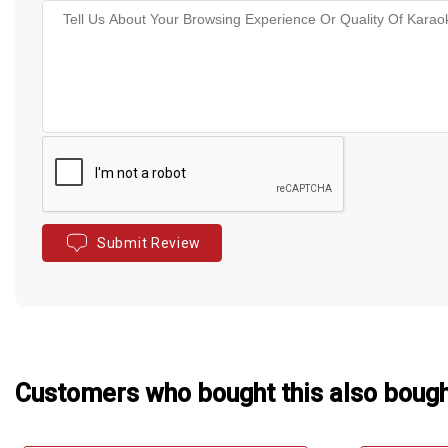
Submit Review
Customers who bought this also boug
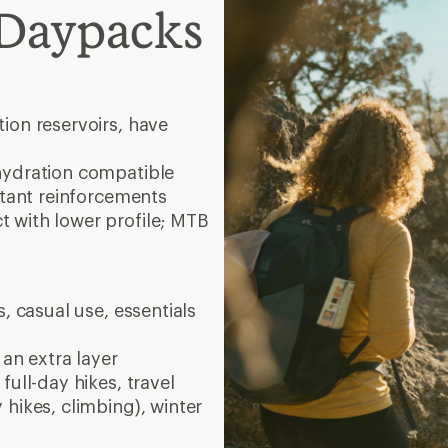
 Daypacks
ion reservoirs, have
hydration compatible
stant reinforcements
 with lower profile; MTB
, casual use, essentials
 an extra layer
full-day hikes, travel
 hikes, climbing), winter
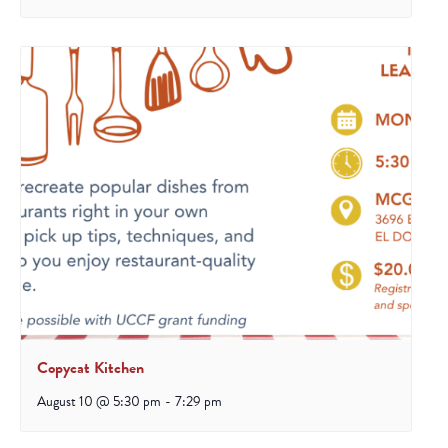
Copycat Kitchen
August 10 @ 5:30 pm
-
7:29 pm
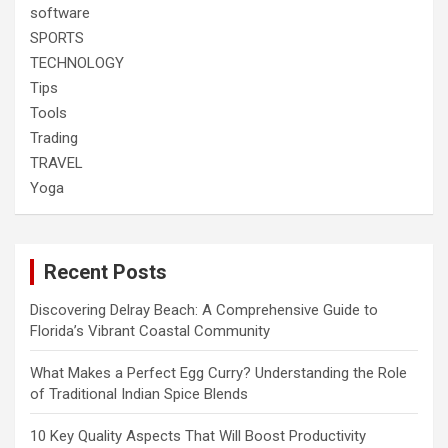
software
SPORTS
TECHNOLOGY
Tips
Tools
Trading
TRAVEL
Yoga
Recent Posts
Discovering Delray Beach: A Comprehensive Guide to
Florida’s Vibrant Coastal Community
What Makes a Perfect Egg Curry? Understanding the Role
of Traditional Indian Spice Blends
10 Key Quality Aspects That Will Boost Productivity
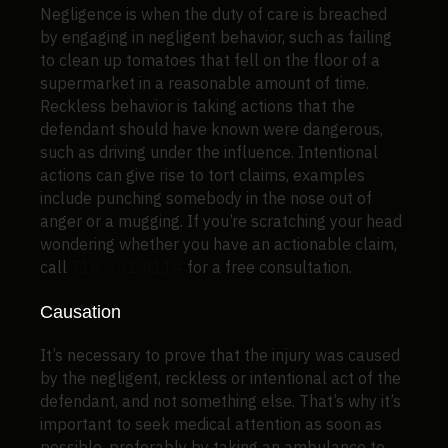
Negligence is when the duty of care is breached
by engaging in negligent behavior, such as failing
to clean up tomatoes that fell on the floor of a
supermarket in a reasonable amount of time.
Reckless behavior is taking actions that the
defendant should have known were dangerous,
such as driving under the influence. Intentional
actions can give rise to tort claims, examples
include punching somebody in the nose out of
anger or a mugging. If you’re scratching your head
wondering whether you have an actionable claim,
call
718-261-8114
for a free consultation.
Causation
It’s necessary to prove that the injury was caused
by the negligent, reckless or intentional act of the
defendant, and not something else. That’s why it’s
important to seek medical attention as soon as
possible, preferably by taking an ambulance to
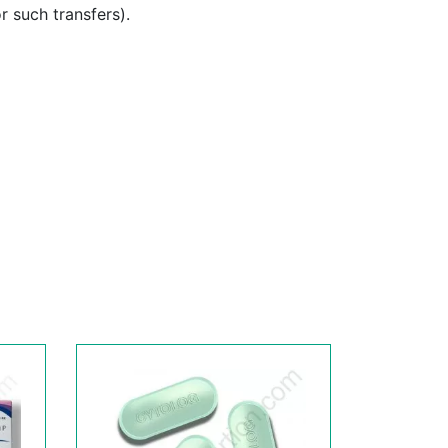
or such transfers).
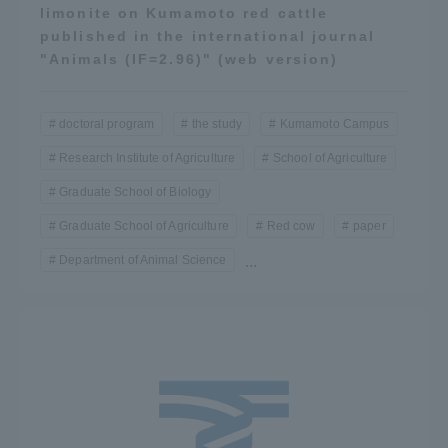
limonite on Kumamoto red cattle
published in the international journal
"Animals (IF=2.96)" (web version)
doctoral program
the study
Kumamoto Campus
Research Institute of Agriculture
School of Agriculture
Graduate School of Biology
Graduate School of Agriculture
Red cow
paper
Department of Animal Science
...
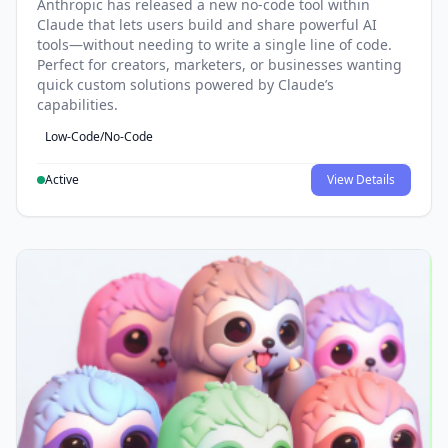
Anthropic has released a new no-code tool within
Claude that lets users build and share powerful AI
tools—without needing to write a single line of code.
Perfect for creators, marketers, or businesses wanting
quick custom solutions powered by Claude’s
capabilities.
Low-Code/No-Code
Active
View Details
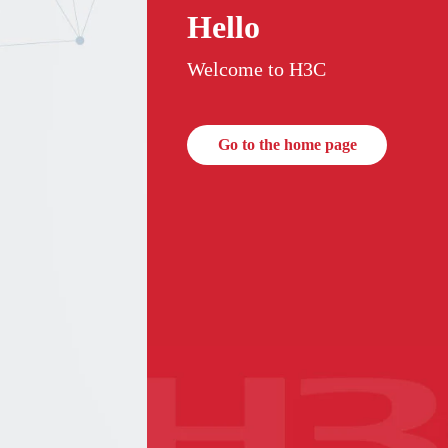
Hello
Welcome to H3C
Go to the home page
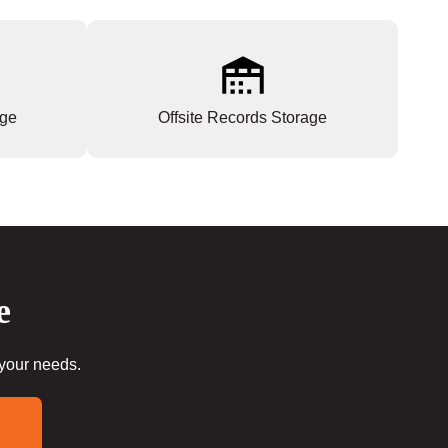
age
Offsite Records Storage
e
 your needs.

==

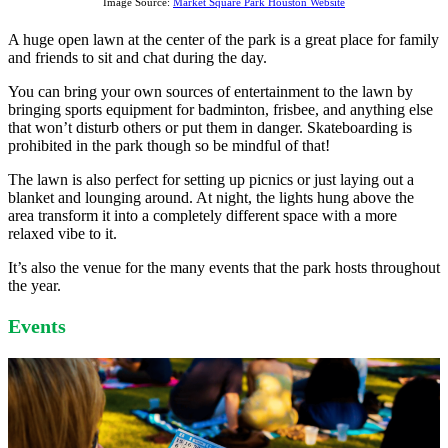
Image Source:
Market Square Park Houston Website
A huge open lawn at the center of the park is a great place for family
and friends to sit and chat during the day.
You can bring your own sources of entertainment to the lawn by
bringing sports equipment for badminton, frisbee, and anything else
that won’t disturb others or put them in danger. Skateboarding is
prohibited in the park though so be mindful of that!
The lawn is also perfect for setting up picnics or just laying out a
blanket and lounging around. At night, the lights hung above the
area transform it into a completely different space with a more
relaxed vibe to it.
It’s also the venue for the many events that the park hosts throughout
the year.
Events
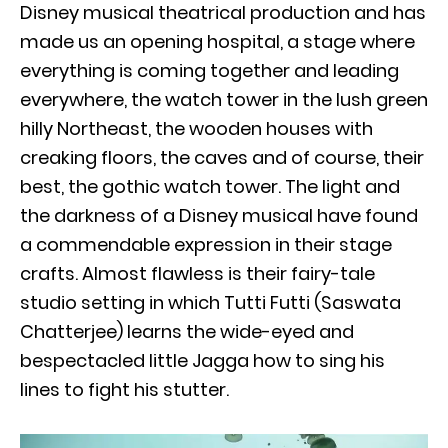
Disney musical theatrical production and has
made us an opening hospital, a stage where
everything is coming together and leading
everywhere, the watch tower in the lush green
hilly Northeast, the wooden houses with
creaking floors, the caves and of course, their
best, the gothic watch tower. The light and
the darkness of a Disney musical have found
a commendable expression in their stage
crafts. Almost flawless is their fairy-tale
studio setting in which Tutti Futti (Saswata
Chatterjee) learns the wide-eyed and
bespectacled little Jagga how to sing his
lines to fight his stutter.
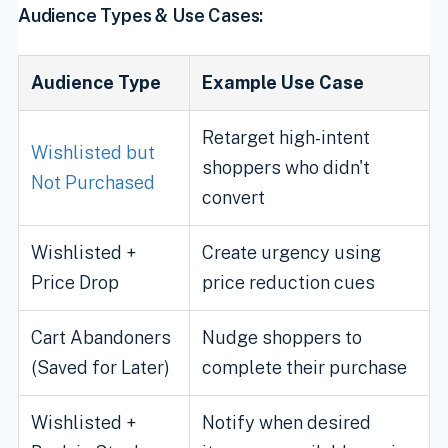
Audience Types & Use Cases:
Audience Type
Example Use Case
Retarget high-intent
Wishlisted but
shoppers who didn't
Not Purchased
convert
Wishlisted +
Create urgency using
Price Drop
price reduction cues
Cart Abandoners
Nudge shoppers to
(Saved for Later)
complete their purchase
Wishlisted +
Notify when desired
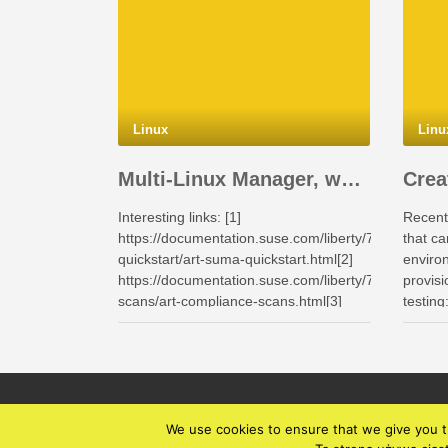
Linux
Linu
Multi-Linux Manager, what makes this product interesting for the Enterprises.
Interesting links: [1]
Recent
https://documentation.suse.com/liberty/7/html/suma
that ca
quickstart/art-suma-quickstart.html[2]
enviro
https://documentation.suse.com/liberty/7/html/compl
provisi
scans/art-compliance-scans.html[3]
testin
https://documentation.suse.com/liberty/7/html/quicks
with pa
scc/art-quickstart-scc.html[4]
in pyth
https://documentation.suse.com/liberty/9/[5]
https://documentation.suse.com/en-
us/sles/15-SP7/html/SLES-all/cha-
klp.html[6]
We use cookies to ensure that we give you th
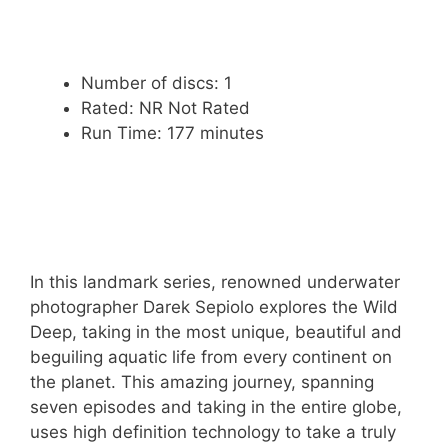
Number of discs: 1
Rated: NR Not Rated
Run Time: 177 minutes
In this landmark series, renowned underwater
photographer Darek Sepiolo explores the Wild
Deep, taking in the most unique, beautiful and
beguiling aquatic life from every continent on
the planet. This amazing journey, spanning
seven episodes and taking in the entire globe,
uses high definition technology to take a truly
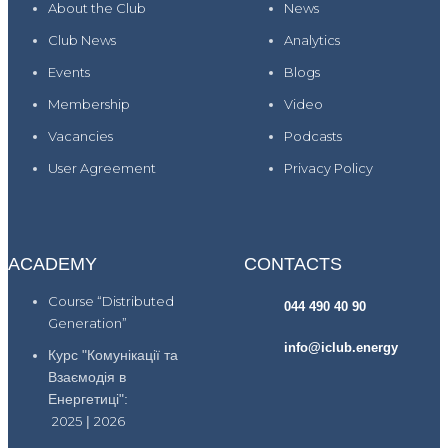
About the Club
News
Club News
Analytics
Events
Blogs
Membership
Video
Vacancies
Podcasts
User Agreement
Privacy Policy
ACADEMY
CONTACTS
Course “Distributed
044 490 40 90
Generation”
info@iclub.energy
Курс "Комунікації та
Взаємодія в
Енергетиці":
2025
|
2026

### Task goal
In the listing above, find the line with "Submit Review" and the line with "actions can give". Copy exactly those two and every line between, without the pictures.

### Answer to the problem
Submit Review
Customers who bought this also boug
 Daypacks
ion reservoirs, have
hydration compatible
stant reinforcements
 with lower profile; MTB
, casual use, essentials
 an extra layer
full-day hikes, travel
 hikes, climbing), winter
Copycat Kitchen
August 10 @ 5:30 pm
-
7:29 pm
software
SPORTS
TECHNOLOGY
Tips
Tools
Trading
TRAVEL
Yoga
Recent Posts
Discovering Delray Beach: A Comprehensive Guide to
Florida’s Vibrant Coastal Community
What Makes a Perfect Egg Curry? Understanding the Role
of Traditional Indian Spice Blends
10 Key Quality Aspects That Will Boost Productivity
Negligence is when the duty of care is breached
by engaging in negligent behavior, such as failing
to clean up tomatoes that fell on the floor of a
supermarket in a reasonable amount of time.
Reckless behavior is taking actions that the
defendant should have known were dangerous,
such as driving under the influence. Intentional
actions can give rise to tort claims, examples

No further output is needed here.